Optioned LHP Marc Rzepczynski to Triple-A Memphis. [4/29]
Purchased the contract of RHP Seth Maness from Triple-A Memphis. [4/29]
On the one hand, Rzepczynski is pitching just about how he did last year: same velocity, same pitch usage, better strikeout rate, same walk rate, just a few more singles with game log descriptions like “groundball through weak 3B,” “pop fly to short RF,” and “single to P,” twice.
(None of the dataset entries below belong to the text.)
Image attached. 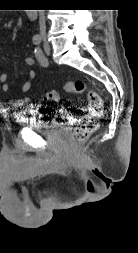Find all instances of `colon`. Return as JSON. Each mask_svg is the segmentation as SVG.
<instances>
[{"label": "colon", "instance_id": "5ec220e1", "mask_svg": "<svg viewBox=\"0 0 138 253\" xmlns=\"http://www.w3.org/2000/svg\"><path fill=\"white\" fill-rule=\"evenodd\" d=\"M63 90L66 93L84 94L88 99V108L79 117L78 125L72 134V141L74 143L84 142L98 128V119L103 113V99L97 92L89 89L81 80L66 83ZM43 99L55 102L59 99V93L55 90L47 92L44 94Z\"/></svg>", "mask_w": 138, "mask_h": 253}]
</instances>
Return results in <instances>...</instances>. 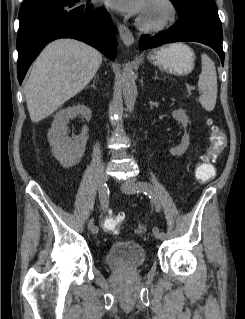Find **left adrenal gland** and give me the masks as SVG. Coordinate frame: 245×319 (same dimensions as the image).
<instances>
[{
    "label": "left adrenal gland",
    "instance_id": "1",
    "mask_svg": "<svg viewBox=\"0 0 245 319\" xmlns=\"http://www.w3.org/2000/svg\"><path fill=\"white\" fill-rule=\"evenodd\" d=\"M153 79H158V80H160V78L158 77V72H157V71H155V77H154Z\"/></svg>",
    "mask_w": 245,
    "mask_h": 319
}]
</instances>
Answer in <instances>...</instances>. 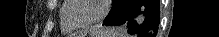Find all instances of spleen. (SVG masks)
<instances>
[{
	"label": "spleen",
	"mask_w": 219,
	"mask_h": 37,
	"mask_svg": "<svg viewBox=\"0 0 219 37\" xmlns=\"http://www.w3.org/2000/svg\"><path fill=\"white\" fill-rule=\"evenodd\" d=\"M108 32L109 37H127V33L124 27L109 29Z\"/></svg>",
	"instance_id": "spleen-1"
}]
</instances>
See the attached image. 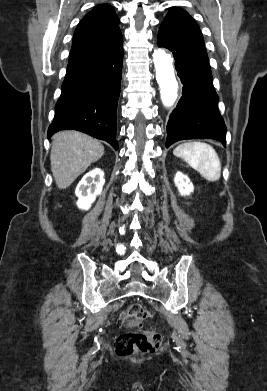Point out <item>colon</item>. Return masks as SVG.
Masks as SVG:
<instances>
[{
	"mask_svg": "<svg viewBox=\"0 0 267 391\" xmlns=\"http://www.w3.org/2000/svg\"><path fill=\"white\" fill-rule=\"evenodd\" d=\"M152 311L139 304L127 306L119 315V323L127 330L114 343V351L120 357L137 353H153L162 343L161 335L152 328L140 329L142 322L152 317Z\"/></svg>",
	"mask_w": 267,
	"mask_h": 391,
	"instance_id": "1",
	"label": "colon"
}]
</instances>
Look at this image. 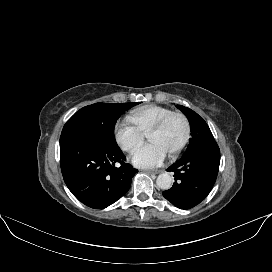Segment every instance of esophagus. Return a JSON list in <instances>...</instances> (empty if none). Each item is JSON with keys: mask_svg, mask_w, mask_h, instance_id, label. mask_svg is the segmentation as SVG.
<instances>
[{"mask_svg": "<svg viewBox=\"0 0 272 272\" xmlns=\"http://www.w3.org/2000/svg\"><path fill=\"white\" fill-rule=\"evenodd\" d=\"M147 174H159L162 172V170H144Z\"/></svg>", "mask_w": 272, "mask_h": 272, "instance_id": "obj_1", "label": "esophagus"}]
</instances>
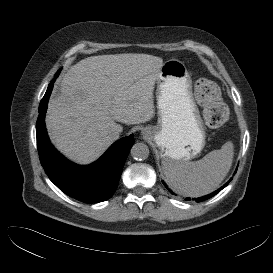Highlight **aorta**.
I'll use <instances>...</instances> for the list:
<instances>
[{"instance_id":"aorta-1","label":"aorta","mask_w":273,"mask_h":273,"mask_svg":"<svg viewBox=\"0 0 273 273\" xmlns=\"http://www.w3.org/2000/svg\"><path fill=\"white\" fill-rule=\"evenodd\" d=\"M130 153L136 160H145L149 156V148L144 143H136L132 146Z\"/></svg>"}]
</instances>
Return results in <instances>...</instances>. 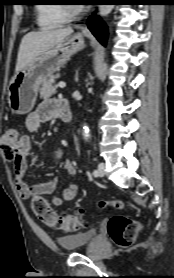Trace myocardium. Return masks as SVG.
Returning <instances> with one entry per match:
<instances>
[{
  "mask_svg": "<svg viewBox=\"0 0 174 278\" xmlns=\"http://www.w3.org/2000/svg\"><path fill=\"white\" fill-rule=\"evenodd\" d=\"M62 10L65 16L68 17L69 19L75 18L83 12L82 7L71 5V4L62 5Z\"/></svg>",
  "mask_w": 174,
  "mask_h": 278,
  "instance_id": "obj_1",
  "label": "myocardium"
}]
</instances>
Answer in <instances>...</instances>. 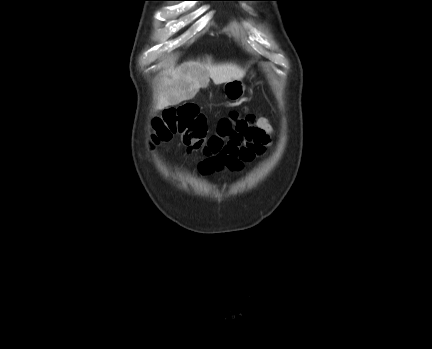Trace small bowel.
<instances>
[{
  "instance_id": "1",
  "label": "small bowel",
  "mask_w": 432,
  "mask_h": 349,
  "mask_svg": "<svg viewBox=\"0 0 432 349\" xmlns=\"http://www.w3.org/2000/svg\"><path fill=\"white\" fill-rule=\"evenodd\" d=\"M274 133L270 121L266 118H259L254 126L230 145L216 163L202 162L201 171L205 174L223 168L230 171H241L245 164L254 162L271 148Z\"/></svg>"
}]
</instances>
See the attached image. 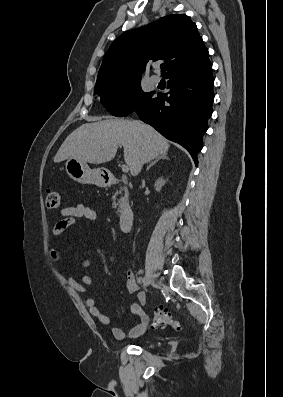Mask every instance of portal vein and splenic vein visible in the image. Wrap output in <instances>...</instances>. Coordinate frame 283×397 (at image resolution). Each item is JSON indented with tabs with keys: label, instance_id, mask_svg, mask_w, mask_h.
<instances>
[{
	"label": "portal vein and splenic vein",
	"instance_id": "18ae733b",
	"mask_svg": "<svg viewBox=\"0 0 283 397\" xmlns=\"http://www.w3.org/2000/svg\"><path fill=\"white\" fill-rule=\"evenodd\" d=\"M121 169H122V171L125 172V173L129 171V167H128L127 164H123L122 167H121Z\"/></svg>",
	"mask_w": 283,
	"mask_h": 397
}]
</instances>
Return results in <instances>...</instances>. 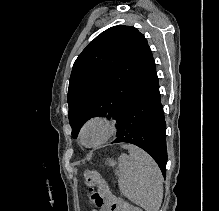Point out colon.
Instances as JSON below:
<instances>
[{"label": "colon", "instance_id": "1", "mask_svg": "<svg viewBox=\"0 0 219 211\" xmlns=\"http://www.w3.org/2000/svg\"><path fill=\"white\" fill-rule=\"evenodd\" d=\"M84 179L89 193L93 194L97 187L100 200L107 202L112 211H142L140 208L131 205L129 202L112 194L108 183L102 178L96 169L86 170ZM95 211V210H93Z\"/></svg>", "mask_w": 219, "mask_h": 211}]
</instances>
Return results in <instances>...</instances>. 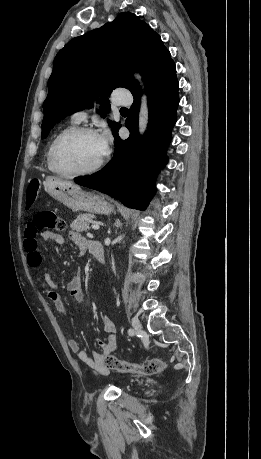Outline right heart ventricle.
<instances>
[{
	"mask_svg": "<svg viewBox=\"0 0 261 459\" xmlns=\"http://www.w3.org/2000/svg\"><path fill=\"white\" fill-rule=\"evenodd\" d=\"M77 124V122L75 121H70L69 124H67L65 127L61 128L59 131H57L54 136L51 138L48 146H47V149H46V153H45V162H46V165H47V168L51 171V172H54L53 169L51 168V165H50V150H51V147H52V144L53 142L55 141V139L61 134L63 133L64 131L66 130H69L73 127H75V125Z\"/></svg>",
	"mask_w": 261,
	"mask_h": 459,
	"instance_id": "right-heart-ventricle-1",
	"label": "right heart ventricle"
}]
</instances>
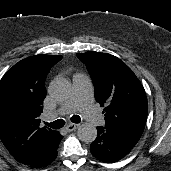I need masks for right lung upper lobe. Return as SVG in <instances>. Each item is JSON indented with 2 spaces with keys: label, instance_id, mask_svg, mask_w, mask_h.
Here are the masks:
<instances>
[{
  "label": "right lung upper lobe",
  "instance_id": "obj_1",
  "mask_svg": "<svg viewBox=\"0 0 171 171\" xmlns=\"http://www.w3.org/2000/svg\"><path fill=\"white\" fill-rule=\"evenodd\" d=\"M61 55L39 54L15 64L0 81V138L20 163L30 164L48 148L57 132L40 128L45 80Z\"/></svg>",
  "mask_w": 171,
  "mask_h": 171
}]
</instances>
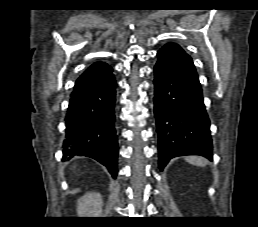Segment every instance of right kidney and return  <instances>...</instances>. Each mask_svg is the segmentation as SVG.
Wrapping results in <instances>:
<instances>
[{
  "mask_svg": "<svg viewBox=\"0 0 258 227\" xmlns=\"http://www.w3.org/2000/svg\"><path fill=\"white\" fill-rule=\"evenodd\" d=\"M102 207V196L96 192H88L78 199L77 213L79 217H99Z\"/></svg>",
  "mask_w": 258,
  "mask_h": 227,
  "instance_id": "obj_1",
  "label": "right kidney"
}]
</instances>
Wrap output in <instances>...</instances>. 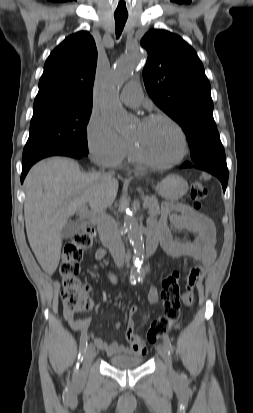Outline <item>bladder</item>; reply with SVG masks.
Masks as SVG:
<instances>
[{
	"instance_id": "31cf9c89",
	"label": "bladder",
	"mask_w": 253,
	"mask_h": 413,
	"mask_svg": "<svg viewBox=\"0 0 253 413\" xmlns=\"http://www.w3.org/2000/svg\"><path fill=\"white\" fill-rule=\"evenodd\" d=\"M143 358L138 355H118L109 359V364L118 369H132L140 366Z\"/></svg>"
}]
</instances>
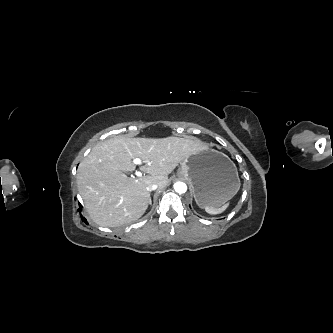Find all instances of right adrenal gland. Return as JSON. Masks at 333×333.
<instances>
[{
  "label": "right adrenal gland",
  "instance_id": "obj_1",
  "mask_svg": "<svg viewBox=\"0 0 333 333\" xmlns=\"http://www.w3.org/2000/svg\"><path fill=\"white\" fill-rule=\"evenodd\" d=\"M149 204H150V205L152 204L151 197L149 198Z\"/></svg>",
  "mask_w": 333,
  "mask_h": 333
}]
</instances>
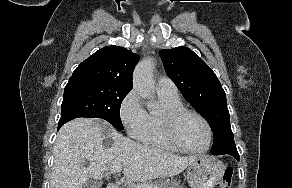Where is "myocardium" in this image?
I'll return each instance as SVG.
<instances>
[{
	"instance_id": "1",
	"label": "myocardium",
	"mask_w": 292,
	"mask_h": 188,
	"mask_svg": "<svg viewBox=\"0 0 292 188\" xmlns=\"http://www.w3.org/2000/svg\"><path fill=\"white\" fill-rule=\"evenodd\" d=\"M186 115H194L198 117L205 125V128L207 130L208 140L204 148L199 149V150L189 149L186 146H184L182 142L180 141L178 137V133H177V127L180 120ZM161 126L169 142L175 148H177L178 150L182 152L189 153V154H203L207 152L212 145L213 131H212L211 125L206 119V117L196 110L189 109L183 106L178 107V108H173V109H167L163 111L161 115Z\"/></svg>"
}]
</instances>
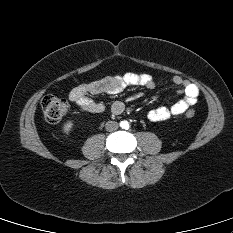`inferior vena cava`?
I'll return each mask as SVG.
<instances>
[{
  "instance_id": "obj_1",
  "label": "inferior vena cava",
  "mask_w": 233,
  "mask_h": 233,
  "mask_svg": "<svg viewBox=\"0 0 233 233\" xmlns=\"http://www.w3.org/2000/svg\"><path fill=\"white\" fill-rule=\"evenodd\" d=\"M118 127H119V125H118V123L115 122V121H108V122L105 124L106 130H107V131H110V132L117 130Z\"/></svg>"
}]
</instances>
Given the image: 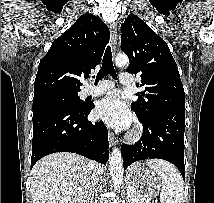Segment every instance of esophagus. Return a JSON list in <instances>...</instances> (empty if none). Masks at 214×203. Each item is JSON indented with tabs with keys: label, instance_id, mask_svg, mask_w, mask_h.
<instances>
[{
	"label": "esophagus",
	"instance_id": "34e87169",
	"mask_svg": "<svg viewBox=\"0 0 214 203\" xmlns=\"http://www.w3.org/2000/svg\"><path fill=\"white\" fill-rule=\"evenodd\" d=\"M110 35H111V45H112V50L113 54L115 55L116 52V47H117V25L115 22H111L110 26ZM116 143V138L114 134L109 131V144L110 146H113Z\"/></svg>",
	"mask_w": 214,
	"mask_h": 203
}]
</instances>
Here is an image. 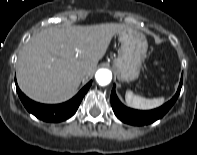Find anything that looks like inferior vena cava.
<instances>
[{
    "label": "inferior vena cava",
    "instance_id": "obj_1",
    "mask_svg": "<svg viewBox=\"0 0 197 155\" xmlns=\"http://www.w3.org/2000/svg\"><path fill=\"white\" fill-rule=\"evenodd\" d=\"M80 74H81L82 76H85V75H86V70H82V71L80 72Z\"/></svg>",
    "mask_w": 197,
    "mask_h": 155
}]
</instances>
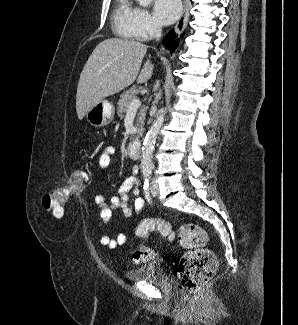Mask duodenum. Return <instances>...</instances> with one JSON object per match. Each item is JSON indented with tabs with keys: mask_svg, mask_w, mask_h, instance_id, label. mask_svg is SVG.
I'll return each mask as SVG.
<instances>
[{
	"mask_svg": "<svg viewBox=\"0 0 298 325\" xmlns=\"http://www.w3.org/2000/svg\"><path fill=\"white\" fill-rule=\"evenodd\" d=\"M128 152L132 158H139L142 152V143L139 140L131 141L128 145Z\"/></svg>",
	"mask_w": 298,
	"mask_h": 325,
	"instance_id": "410a0bca",
	"label": "duodenum"
}]
</instances>
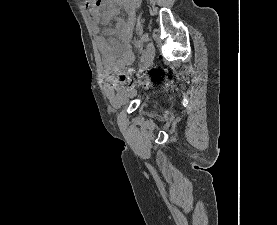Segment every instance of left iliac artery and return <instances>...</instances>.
I'll return each mask as SVG.
<instances>
[{
	"label": "left iliac artery",
	"instance_id": "1",
	"mask_svg": "<svg viewBox=\"0 0 277 225\" xmlns=\"http://www.w3.org/2000/svg\"><path fill=\"white\" fill-rule=\"evenodd\" d=\"M135 46L139 50L140 53L144 54L143 43L139 39H135ZM143 62V57L141 58V63Z\"/></svg>",
	"mask_w": 277,
	"mask_h": 225
}]
</instances>
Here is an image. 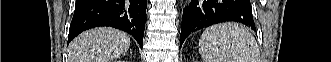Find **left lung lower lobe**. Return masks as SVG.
<instances>
[{
  "mask_svg": "<svg viewBox=\"0 0 331 62\" xmlns=\"http://www.w3.org/2000/svg\"><path fill=\"white\" fill-rule=\"evenodd\" d=\"M234 21L255 30L249 0H192L183 10L180 46L193 32L210 25Z\"/></svg>",
  "mask_w": 331,
  "mask_h": 62,
  "instance_id": "1",
  "label": "left lung lower lobe"
}]
</instances>
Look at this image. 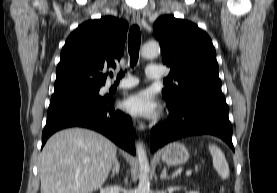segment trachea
Masks as SVG:
<instances>
[{
  "instance_id": "trachea-1",
  "label": "trachea",
  "mask_w": 277,
  "mask_h": 193,
  "mask_svg": "<svg viewBox=\"0 0 277 193\" xmlns=\"http://www.w3.org/2000/svg\"><path fill=\"white\" fill-rule=\"evenodd\" d=\"M141 43V33L137 25H133L130 28L128 36V51L130 54V65L133 67L136 65L139 56V49ZM112 76V74H111ZM124 76V72H120L117 76V80Z\"/></svg>"
}]
</instances>
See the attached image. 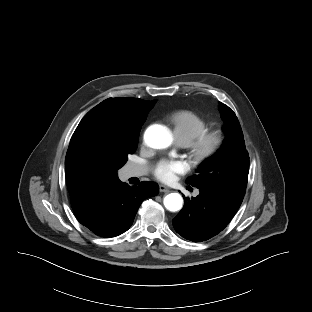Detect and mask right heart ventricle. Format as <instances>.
Segmentation results:
<instances>
[{
    "label": "right heart ventricle",
    "instance_id": "1",
    "mask_svg": "<svg viewBox=\"0 0 312 312\" xmlns=\"http://www.w3.org/2000/svg\"><path fill=\"white\" fill-rule=\"evenodd\" d=\"M170 119L174 125L176 138L186 145L209 128V122L204 117L189 110L178 111Z\"/></svg>",
    "mask_w": 312,
    "mask_h": 312
}]
</instances>
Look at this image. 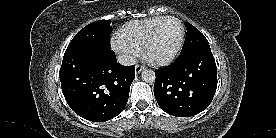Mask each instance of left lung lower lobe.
Listing matches in <instances>:
<instances>
[{
	"label": "left lung lower lobe",
	"instance_id": "obj_1",
	"mask_svg": "<svg viewBox=\"0 0 276 138\" xmlns=\"http://www.w3.org/2000/svg\"><path fill=\"white\" fill-rule=\"evenodd\" d=\"M216 88L215 59L210 46H202L156 71L154 95L164 112L190 117L209 106Z\"/></svg>",
	"mask_w": 276,
	"mask_h": 138
}]
</instances>
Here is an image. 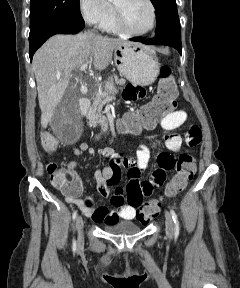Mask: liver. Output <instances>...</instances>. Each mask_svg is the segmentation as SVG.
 <instances>
[{
  "mask_svg": "<svg viewBox=\"0 0 240 288\" xmlns=\"http://www.w3.org/2000/svg\"><path fill=\"white\" fill-rule=\"evenodd\" d=\"M126 43L132 42L85 32L55 35L37 50L32 66L37 82L42 128L47 127L61 103L72 72L85 63L97 71L105 69L112 61L113 50Z\"/></svg>",
  "mask_w": 240,
  "mask_h": 288,
  "instance_id": "liver-1",
  "label": "liver"
}]
</instances>
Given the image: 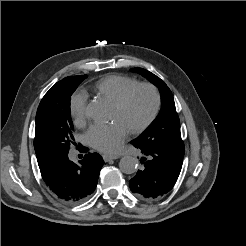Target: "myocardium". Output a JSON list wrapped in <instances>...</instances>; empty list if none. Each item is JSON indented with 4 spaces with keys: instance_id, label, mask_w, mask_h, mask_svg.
Returning <instances> with one entry per match:
<instances>
[{
    "instance_id": "1",
    "label": "myocardium",
    "mask_w": 246,
    "mask_h": 246,
    "mask_svg": "<svg viewBox=\"0 0 246 246\" xmlns=\"http://www.w3.org/2000/svg\"><path fill=\"white\" fill-rule=\"evenodd\" d=\"M140 89H148L149 91H151L154 97V106L151 114L145 121H143L140 125L130 129V132L132 134H140L144 132L147 128H149L157 118L162 104L160 91L155 85L151 83H138L127 89L119 98H117L114 101V106L118 108H123L129 102L134 93Z\"/></svg>"
}]
</instances>
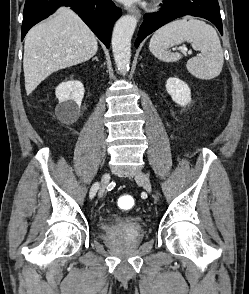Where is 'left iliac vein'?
Returning a JSON list of instances; mask_svg holds the SVG:
<instances>
[{
  "instance_id": "left-iliac-vein-1",
  "label": "left iliac vein",
  "mask_w": 249,
  "mask_h": 294,
  "mask_svg": "<svg viewBox=\"0 0 249 294\" xmlns=\"http://www.w3.org/2000/svg\"><path fill=\"white\" fill-rule=\"evenodd\" d=\"M135 179L137 182H139L143 186L146 192L151 193L152 191L151 182L147 174H145L142 171H139L136 174Z\"/></svg>"
}]
</instances>
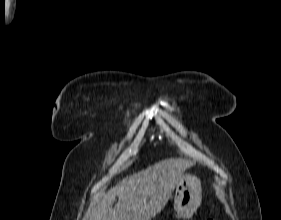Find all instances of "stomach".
Segmentation results:
<instances>
[{"label": "stomach", "mask_w": 281, "mask_h": 220, "mask_svg": "<svg viewBox=\"0 0 281 220\" xmlns=\"http://www.w3.org/2000/svg\"><path fill=\"white\" fill-rule=\"evenodd\" d=\"M201 182L191 174H185L177 182L174 209L180 218H190L201 204Z\"/></svg>", "instance_id": "1"}]
</instances>
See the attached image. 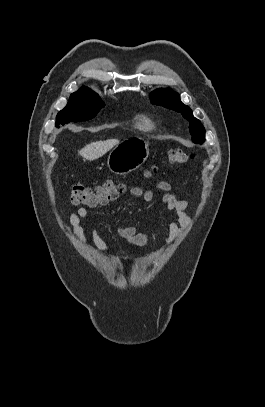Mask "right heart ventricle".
Returning <instances> with one entry per match:
<instances>
[{
    "label": "right heart ventricle",
    "instance_id": "obj_1",
    "mask_svg": "<svg viewBox=\"0 0 265 407\" xmlns=\"http://www.w3.org/2000/svg\"><path fill=\"white\" fill-rule=\"evenodd\" d=\"M137 128L142 131H151L154 128V125L148 117L141 116L137 123Z\"/></svg>",
    "mask_w": 265,
    "mask_h": 407
}]
</instances>
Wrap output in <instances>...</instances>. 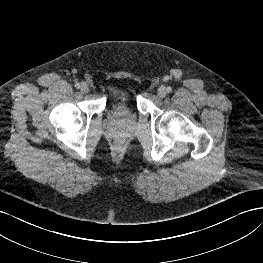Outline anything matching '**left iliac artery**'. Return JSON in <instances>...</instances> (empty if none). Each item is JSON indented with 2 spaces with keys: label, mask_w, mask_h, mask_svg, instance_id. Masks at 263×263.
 <instances>
[{
  "label": "left iliac artery",
  "mask_w": 263,
  "mask_h": 263,
  "mask_svg": "<svg viewBox=\"0 0 263 263\" xmlns=\"http://www.w3.org/2000/svg\"><path fill=\"white\" fill-rule=\"evenodd\" d=\"M166 90H167L168 93H170L172 91V88L171 87H167Z\"/></svg>",
  "instance_id": "44dca946"
}]
</instances>
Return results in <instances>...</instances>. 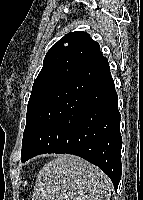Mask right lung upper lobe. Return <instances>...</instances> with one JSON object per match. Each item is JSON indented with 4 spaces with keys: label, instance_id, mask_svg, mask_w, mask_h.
<instances>
[{
    "label": "right lung upper lobe",
    "instance_id": "right-lung-upper-lobe-1",
    "mask_svg": "<svg viewBox=\"0 0 143 200\" xmlns=\"http://www.w3.org/2000/svg\"><path fill=\"white\" fill-rule=\"evenodd\" d=\"M102 58L99 44L88 33L70 32L47 52L36 80L50 76L67 77Z\"/></svg>",
    "mask_w": 143,
    "mask_h": 200
}]
</instances>
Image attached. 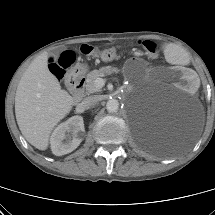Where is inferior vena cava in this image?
I'll list each match as a JSON object with an SVG mask.
<instances>
[{
    "instance_id": "inferior-vena-cava-1",
    "label": "inferior vena cava",
    "mask_w": 215,
    "mask_h": 215,
    "mask_svg": "<svg viewBox=\"0 0 215 215\" xmlns=\"http://www.w3.org/2000/svg\"><path fill=\"white\" fill-rule=\"evenodd\" d=\"M99 101V97L98 96H89L86 97L82 102H81V106L85 109H89L94 107Z\"/></svg>"
}]
</instances>
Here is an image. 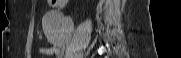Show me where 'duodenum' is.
<instances>
[{
  "label": "duodenum",
  "mask_w": 181,
  "mask_h": 58,
  "mask_svg": "<svg viewBox=\"0 0 181 58\" xmlns=\"http://www.w3.org/2000/svg\"><path fill=\"white\" fill-rule=\"evenodd\" d=\"M65 0H57L56 3L59 5H64L65 4Z\"/></svg>",
  "instance_id": "1"
}]
</instances>
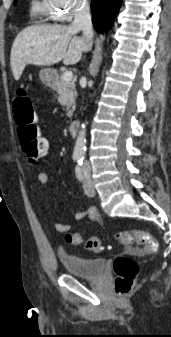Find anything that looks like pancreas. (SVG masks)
I'll return each instance as SVG.
<instances>
[{"label":"pancreas","instance_id":"pancreas-1","mask_svg":"<svg viewBox=\"0 0 171 337\" xmlns=\"http://www.w3.org/2000/svg\"><path fill=\"white\" fill-rule=\"evenodd\" d=\"M56 91L58 94V101L62 106L67 107V117L71 118L73 115V111L75 109V98H76V91H75V81H64L63 77L61 76L56 84Z\"/></svg>","mask_w":171,"mask_h":337}]
</instances>
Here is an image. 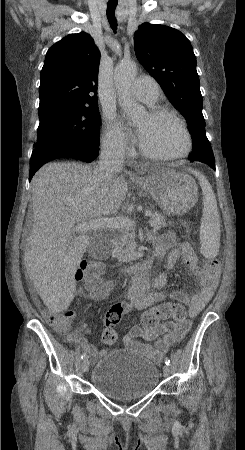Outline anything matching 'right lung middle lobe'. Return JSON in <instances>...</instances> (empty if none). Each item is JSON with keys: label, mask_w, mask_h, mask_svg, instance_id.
I'll list each match as a JSON object with an SVG mask.
<instances>
[{"label": "right lung middle lobe", "mask_w": 245, "mask_h": 450, "mask_svg": "<svg viewBox=\"0 0 245 450\" xmlns=\"http://www.w3.org/2000/svg\"><path fill=\"white\" fill-rule=\"evenodd\" d=\"M37 144L31 158L55 153L98 148V105L76 106L57 103L39 108Z\"/></svg>", "instance_id": "1"}]
</instances>
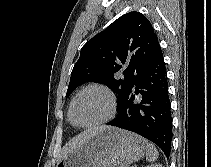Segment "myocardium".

On the other, Rzepcyznski wasn’t much good last year, ranking 36th out of 42 left-handed relievers (min. 40 innings) by ERA+. On the third hand, just about every one of those 42 left-handed relievers, even the ones who were worse than him in 2012, remain in good standing on a major-league ballclub.
But Rzepczysnki reportedly ranked even lower on the Desire leaderboards, and the Cardinals were pretty blunt about this being a wakeup call to him, if not to the rest of the bullpen, which has the NL’s worst ERA by nearly a full run. “When you drill down more specifically, it's seeing some of that competitiveness and fire, and I just wasn't really seeing that drive this year," Mozeliak said. "I noticed it early in spring, and it sort of just carried over. … You're coming in with opportunities to do things, and it just wasn't getting done.” The Cardinals obviously have a better intuition about their pitcher’s desire than we do, and to a point it’s worth trusting that they’re not just overreacting to some singles squeezing through. But it’s also worth noting that these intuitions are a lot more credible when they anticipate and avoid problems, rather than cropping up at the end of a BABIP slump. Regardless, this won’t be goodbye, but rather see you later. The league always needs 36th-best left-handed relievers.
Seth Maness’ major-league debut will come less than two years after he was drafted in the 11th round, but for college seniors there’s little choice but to move quickly. He walked less than a batter per inning climbing the ladder, including a 29:1 strikeout-to-walk ratio in High-A. He’s also small, right-handed, and won’t usually crack 90, so the scouts will rightfully harumph a bit until he proves it at the highest level. You don’t want to leave him sitting around too long, and you don’t want to spread him too thin. Note: Disregard the last sentence completely if it turns out Maness isn’t pronounced at least somewhat like mayonnaise.